Le 8 décembre 1802 il est à Memel en Prusse ( au Nord de Königsberg). Il donne un concert devant le Roi de Prusse et plus de six cents auditeurs. La recette est considérable. Mais il n’accepte que cinquante ducats et donne le reste pour le soulagement des pauvres de la ville. 
En Mars 1804 il est enfin en Russie et donne ses premiers concerts dans ce pays. Sa majesté Impériale le Tsar Alexandre le nomme maître de chapelle avec, dit-il lui-même dans une lettre à Baillot, un magnifique traitement. Boieldieu est aussi à Saint Pétersbourg à cette époque. Il reste ainsi cinq ans en Russie. 
A Moscou, pendant le Carême, il donne une série de concerts avec un autre célèbre violoniste de l’époque, Ferdinand Fraenzl. 
A Paris, Kreutzer est nommé premier-violon à la place laissée vacante. Sur les registres du Conservatoire, en regard de son nom figure la mention :« en voyage » j'ai relevé moi-même cette mention sur le registre du personnel. 
Quelques lettres de Rode à Baillot, qui était lui aussi parti pour la Russie et se trouvait à Moscou, nous donnent de ses nouvelles.
Nous savons peu de choses sur le séjour en Russie de Pierre Rode sinon qu’il donne de nombreux concerts et qu’il reçoit du Tsar un « magnifique traitement ».
Pouchkine dans une de ses œuvres cite « le divin Pierre Rode ».

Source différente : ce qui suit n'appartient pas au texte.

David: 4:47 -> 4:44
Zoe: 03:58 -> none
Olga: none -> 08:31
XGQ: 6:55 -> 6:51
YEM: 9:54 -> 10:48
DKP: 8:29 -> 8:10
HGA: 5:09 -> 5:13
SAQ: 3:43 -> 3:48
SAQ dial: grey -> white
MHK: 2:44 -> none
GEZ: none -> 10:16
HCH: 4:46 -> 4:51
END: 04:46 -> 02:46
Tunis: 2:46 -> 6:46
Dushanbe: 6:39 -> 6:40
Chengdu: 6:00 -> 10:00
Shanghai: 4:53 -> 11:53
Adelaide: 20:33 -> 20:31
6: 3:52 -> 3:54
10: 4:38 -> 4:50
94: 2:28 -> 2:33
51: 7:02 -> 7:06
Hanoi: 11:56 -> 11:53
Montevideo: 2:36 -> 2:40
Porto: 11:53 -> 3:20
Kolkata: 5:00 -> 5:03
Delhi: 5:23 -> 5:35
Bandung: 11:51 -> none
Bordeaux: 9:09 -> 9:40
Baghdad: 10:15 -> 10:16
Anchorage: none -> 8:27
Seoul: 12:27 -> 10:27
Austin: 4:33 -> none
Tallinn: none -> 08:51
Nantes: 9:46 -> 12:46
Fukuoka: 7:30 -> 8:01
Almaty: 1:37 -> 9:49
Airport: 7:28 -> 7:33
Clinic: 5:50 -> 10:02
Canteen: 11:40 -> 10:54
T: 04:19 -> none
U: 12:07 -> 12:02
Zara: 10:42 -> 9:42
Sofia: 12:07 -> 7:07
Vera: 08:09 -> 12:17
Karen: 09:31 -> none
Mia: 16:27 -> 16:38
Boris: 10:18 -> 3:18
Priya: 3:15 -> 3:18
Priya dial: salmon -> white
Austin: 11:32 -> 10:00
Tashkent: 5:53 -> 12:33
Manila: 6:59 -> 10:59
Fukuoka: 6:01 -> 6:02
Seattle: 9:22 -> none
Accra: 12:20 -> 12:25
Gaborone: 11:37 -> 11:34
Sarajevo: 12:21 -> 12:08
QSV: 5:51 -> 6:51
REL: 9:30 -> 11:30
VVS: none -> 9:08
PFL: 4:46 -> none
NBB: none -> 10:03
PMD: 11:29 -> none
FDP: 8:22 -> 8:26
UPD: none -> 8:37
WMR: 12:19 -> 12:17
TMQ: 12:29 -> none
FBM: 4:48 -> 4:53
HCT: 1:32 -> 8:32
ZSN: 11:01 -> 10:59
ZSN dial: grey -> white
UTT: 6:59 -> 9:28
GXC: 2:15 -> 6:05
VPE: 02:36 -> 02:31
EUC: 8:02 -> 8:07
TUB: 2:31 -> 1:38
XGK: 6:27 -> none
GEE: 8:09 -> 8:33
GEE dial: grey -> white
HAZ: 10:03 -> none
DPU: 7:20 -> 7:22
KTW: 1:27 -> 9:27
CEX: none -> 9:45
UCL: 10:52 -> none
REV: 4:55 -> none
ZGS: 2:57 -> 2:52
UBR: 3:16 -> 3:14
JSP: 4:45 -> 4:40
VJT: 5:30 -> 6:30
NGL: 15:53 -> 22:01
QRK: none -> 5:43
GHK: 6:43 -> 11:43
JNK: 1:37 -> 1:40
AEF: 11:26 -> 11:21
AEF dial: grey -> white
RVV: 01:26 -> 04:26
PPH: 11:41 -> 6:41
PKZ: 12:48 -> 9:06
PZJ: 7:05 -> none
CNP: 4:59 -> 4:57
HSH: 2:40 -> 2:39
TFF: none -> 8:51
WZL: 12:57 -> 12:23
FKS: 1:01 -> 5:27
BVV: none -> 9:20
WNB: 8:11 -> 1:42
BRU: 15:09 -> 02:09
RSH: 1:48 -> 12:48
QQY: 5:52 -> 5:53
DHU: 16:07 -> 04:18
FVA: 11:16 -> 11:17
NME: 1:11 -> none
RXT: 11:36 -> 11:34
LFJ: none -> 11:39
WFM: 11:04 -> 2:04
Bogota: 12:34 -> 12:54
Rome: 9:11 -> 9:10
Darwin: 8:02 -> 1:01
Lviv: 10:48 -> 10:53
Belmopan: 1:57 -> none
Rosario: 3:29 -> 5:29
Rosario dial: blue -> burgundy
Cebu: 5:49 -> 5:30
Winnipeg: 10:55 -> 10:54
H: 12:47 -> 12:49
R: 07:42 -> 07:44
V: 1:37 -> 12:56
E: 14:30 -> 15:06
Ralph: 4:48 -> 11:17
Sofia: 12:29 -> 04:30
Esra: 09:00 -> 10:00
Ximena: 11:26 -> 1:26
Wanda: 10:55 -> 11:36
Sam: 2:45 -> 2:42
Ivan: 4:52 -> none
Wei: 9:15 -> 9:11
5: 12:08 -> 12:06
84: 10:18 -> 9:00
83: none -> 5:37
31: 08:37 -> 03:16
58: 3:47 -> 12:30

Une seule anecdote nous est connue grâce à une comédienne qui répond au nom de Louise Fusil dans un livre qu’elle a écrit :

« Savez-vous l’histoire qui arriva à Rode pendant son voyage à Kiev où il allait donner des concerts ? Il fut pris par un fort mauvais temps, et obligé de s’arrêter dans un hisbach de paysan, où de loin il avait aperçu de la lumière. Après avoir frappé assez longtemps, une vielle femme aux yeux éraillés, à la figure ridée, véritable portrait d’une souricière de Macbeth, vient entr’ouvrir la porte. Le domestique de Rode lui demande si elle peut donner à coucher à son maître. Elle semble se consulter, elle hésite ; enfin on lui offre dix roubles, somme énorme pour une pauvre paysanne. «  je n’ai que mon lit dit-elle, je le donnerai à ce monsieur, et je coucherai par terre dans l’autre chambre. Vous irez à l’écurie, si vous voulez. »
Les domestiques et les paysans ne sont pas difficiles pour leur coucher ; ils dorment fort bien par terre ou sur une planche.
Rode tombait de fatigue. Son domestique mit la voiture et le cheval dans un hangar et fut se coucher. Son maître se jeta tout habillé sur ce lit qui était très bas. A moitié endormi, il étend le bras, comme pour chercher quelque chose, et saisit une main glacée. La frayeur le réveille en sursaut, et, oubliant fatigue et sommeil, il saute à bas du lit, et, découvrant un corps mort ( sous le lit) il se croit dans un coupe-gorge. Il appelle à grands cris et en jurant comme un possédé : la vieille accourt plus morte que vive. « Misérable ! s’écrit-il il y a sous ce lit un homme assassiné ! – Hélas ! monsieur, pardonnez-moi ; c’est mon mari. Il est mort ce matin, et, pour gagner les dix roubles, je vous ai donné son lit et je l’ai fourré dessous. « 
Vous devez penser que Rode s’empressa de quitter le toit hospitalier de cette épouse inconsolable et que, malgré le mauvais temps, il se remit en route. » ( Souvenirs d’une actrice par Mme Louise Fusil Paris, Dumont 1841 2eme volume. )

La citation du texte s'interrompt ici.